Personne n’a su comme les Romains reconnaître les ressources d’un pays et en mettre en valeur les richesses. S’il s’agissait de l’arroser pour le rendre fertile, ils savaient se servir des moindres sources, en augmenter le débit, les entretenir, les aménager, les distribuer selon les besoins, en tirer le plus de profit possible. En Afrique, les inscriptions nous les montrent partout occupés à nettoyer les conduits, à reconstruire les aqueducs, à réparer les bassins. Ils se rendaient parfaitement compte qu’ils ne pouvaient rien faire de plus utile dans ce pays sans cesse menacé de mourir de soif ; aussi n’y a-t-il rien dont ils soient plus disposés à se glorifier que de ces sortes de travaux.
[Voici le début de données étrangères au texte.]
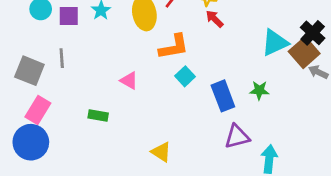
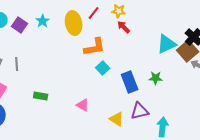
purple square: (69, 16) -> (20, 25), turned 35
gray line: (62, 58) -> (17, 64), moved
pink triangle: (129, 81) -> (83, 105), moved
yellow triangle: (161, 152) -> (117, 119), moved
Il faut voir avec quel orgueil un habitant de Calama (Guelma) se vante des réparations qu’il a faites à une piscine : « Autrefois, nous dit-il, il y coulait à peine un mince filet d’eau ; aujourd’hui c’est un véritable fleuve qui fait un bruit de tonnerre. » Les magistrats municipaux, quand ils voulaient laisser quelque souvenir de leur administration, construisaient souvent des fontaines, et quelques-unes d’entre elles, dont il reste des débris, devaient être des monumens élégans, qui joignaient l’agréable à l’utile. Il s’en trouve une à Tipasa, près de Cherchel, qui formait une sorte d’hémicycle ou de château d’eau, avec des colonnes de marbre bleuâtre et des statues. L’eau coulait d’en haut dans de petits bassins superposés, de manière à tomber de l’un dans l’autre et à y faire entendre ce bruit léger qui repose et rafraîchit aux heures chaudes du jour. De là elle se répandait dans un canal semi-circulaire où il était facile d’aller la puiser. On a découvert à Thysdrus (El-Djem) une inscription très curieuse où un magistrat se félicite d’y avoir amené de l’eau avec tant d’abondance qu’après qu’on l’a répandue dans la ville entière, au moyen de fontaines qui coulent sur les places publiques, on a pu la distribuer dans les maisons des citoyens, pour leur usage particulier, à de certaines conditions : Aqua adducta… coloniæ sufficiens, et per plateas lacubus impertita, domibus etiam certa conditione concessa. Il y avait donc dans les villes d’Afrique, aux portes du désert, il y a dix-sept cents ans, des concessions d’eau pour les habitans, ce qui n’existait, il y a un siècle, dans aucune ville de France !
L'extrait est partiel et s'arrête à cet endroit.